I tried a thought experiment, just learning about calculus new to it in general and could not find this definition of right Riemann sum. This is the formula I created and it seems to work. [a,b] is interval you want to integrate from. n is the number of rectangles you want to create
$$ \Delta x \cdot \sum_{i=1}^n f(a+i \Delta x) $$
$$ \Delta x = \frac{(b-a)}{n} $$
Is this formula correct for getting the correct right riemann sum approximation?
Simple answer here! *drum roll please... *
YES! This becomes the definition of the Riemann Integral if you add $\lim_{n \to \infty}$ before the sum.

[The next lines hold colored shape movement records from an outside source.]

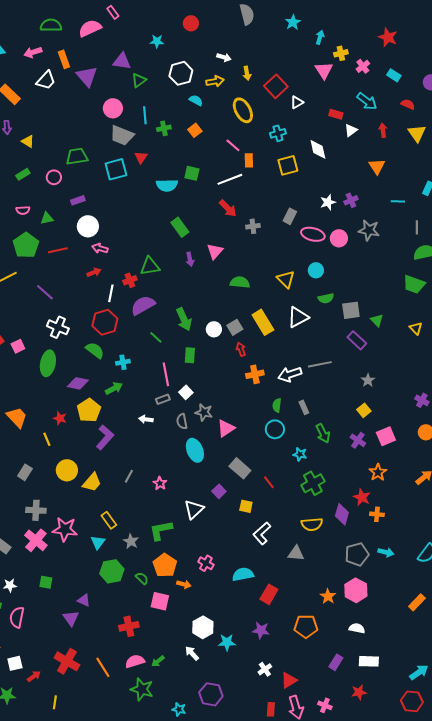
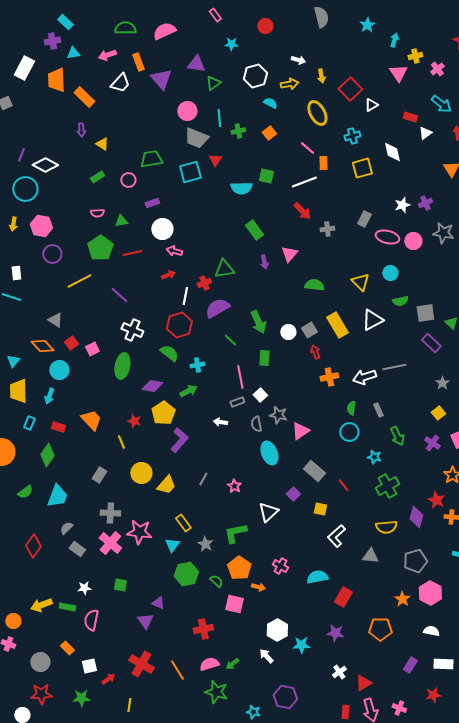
pink rectangle: (113, 12) -> (215, 15), moved
gray pentagon: (357, 554) -> (415, 561), moved

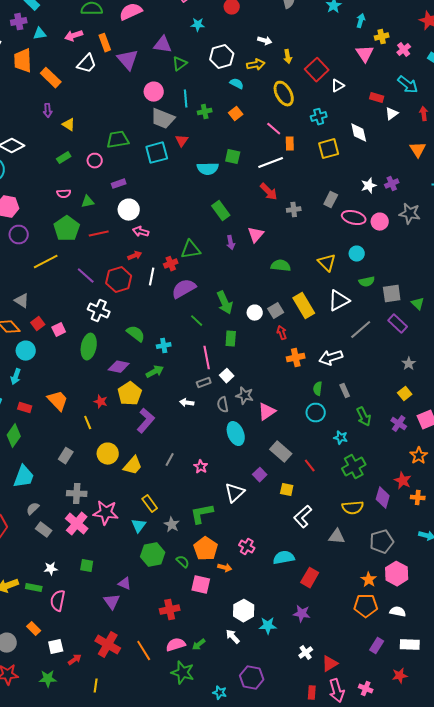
red hexagon: (179, 325) -> (119, 280), moved
gray line: (394, 367) -> (361, 330), moved, turned -30
orange pentagon: (380, 629) -> (366, 606), moved

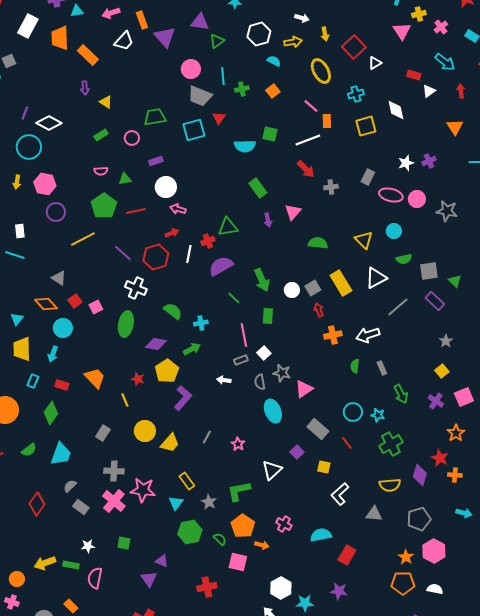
gray star: (410, 214) -> (447, 211), moved
cyan circle: (316, 413) -> (353, 412), moved

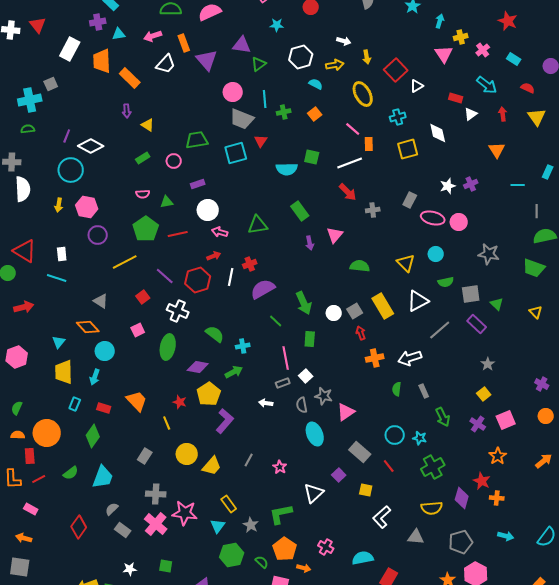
gray star: (447, 211) -> (489, 254), moved
green triangle: (228, 227) -> (258, 225), moved
red square: (75, 301) -> (143, 297), moved

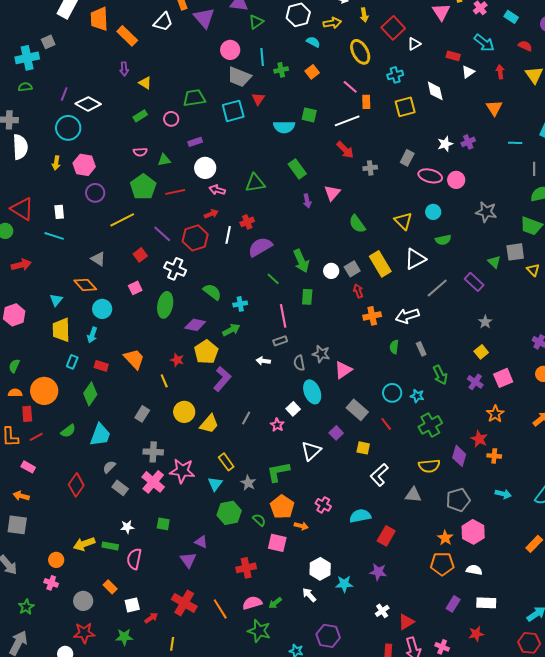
green semicircle: (360, 266) -> (357, 224), turned -132
gray square: (471, 294) -> (515, 252), moved
white square: (306, 376) -> (293, 409), moved

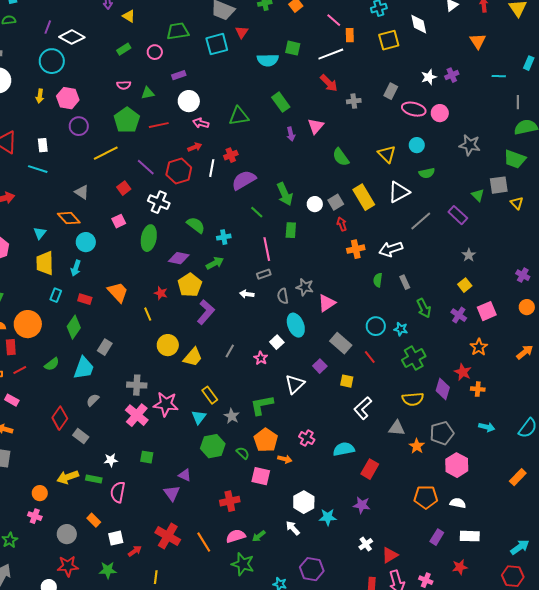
gray rectangle: (142, 414) -> (105, 347), moved
gray rectangle: (120, 488) -> (81, 436), moved
orange star: (445, 538) -> (417, 446), moved

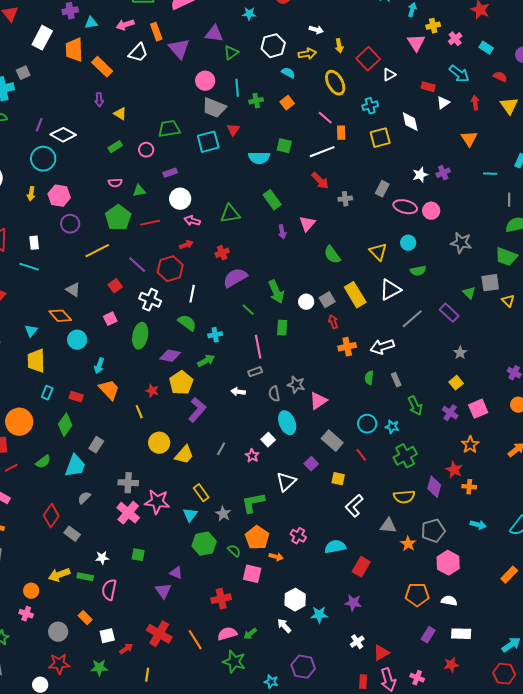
white line: (212, 168) -> (192, 294), moved
cyan arrow: (76, 268) -> (99, 366), moved

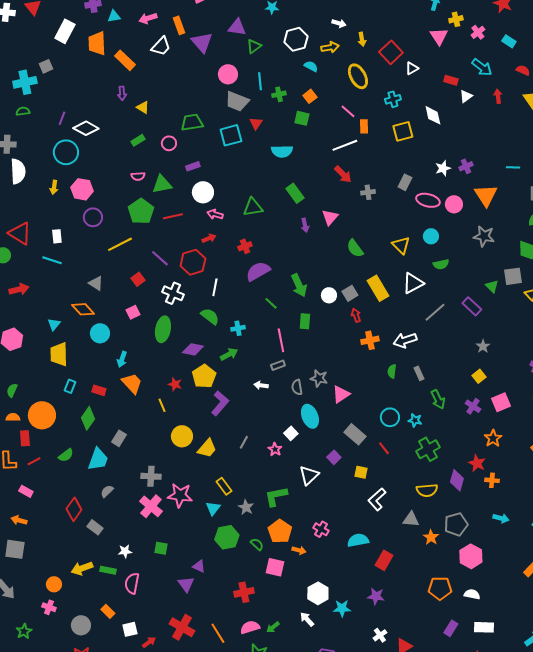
orange triangle: (469, 139) -> (486, 195), moved, size x1.4
green square: (284, 146) -> (302, 118), moved
green triangle: (139, 191) -> (162, 184), size x1.5

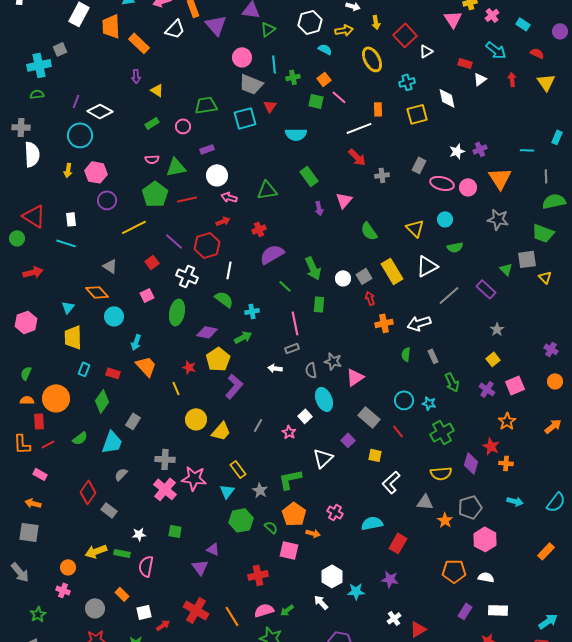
pink line: (348, 111) -> (339, 97), moved

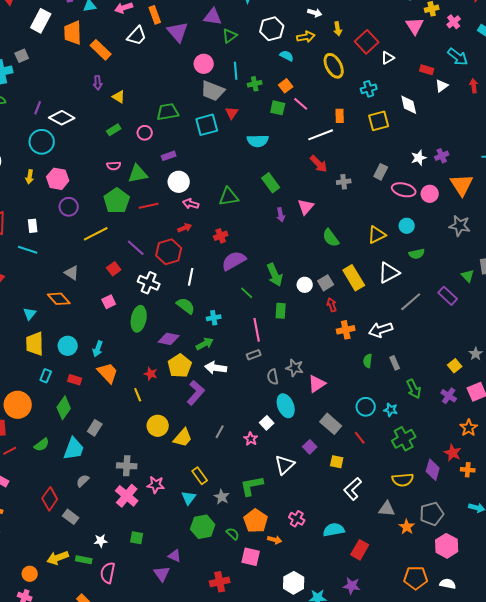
yellow triangle: (415, 228) -> (377, 235), turned 48
cyan circle: (114, 316) -> (68, 346), moved
gray star: (497, 329) -> (476, 354), moved
white arrow: (275, 368) -> (216, 368), moved, size x1.5
pink star: (194, 478) -> (156, 485), size x0.7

Disclaimer: if you gave any further questions on this feel free to ask in a comment
You are right, this is indeed the definition of a right Riemann sum $R_n$ such that, $$R_n = \sum_{i=0}^n f(x_i)\Delta x$$ where $$x_i=a+i\Delta x$$ and $$\Delta x = \frac {b-a}n$$in the limit, as $n\rightarrow \infty $, the Riemann sum $R_n$ becomes the definite integral over the interval $[a,b]$, $$\lim_{n\to \infty} R_n= \lim_{n\to \infty} \sum_{i=0}^n f(x_i)\Delta x = \int_a^bf(x)dx$$ Since $\Delta x = \frac {b-a}n$, $\Delta x\rightarrow 0$ as $n\rightarrow \infty $ and therefore it is equivalent to say $$\lim_{\Delta x\to 0} R_n= \lim_{\Delta x\to 0} \sum_{i=0}^n f(x_i)\Delta x = \int_a^bf(x)dx$$ Hope this helps.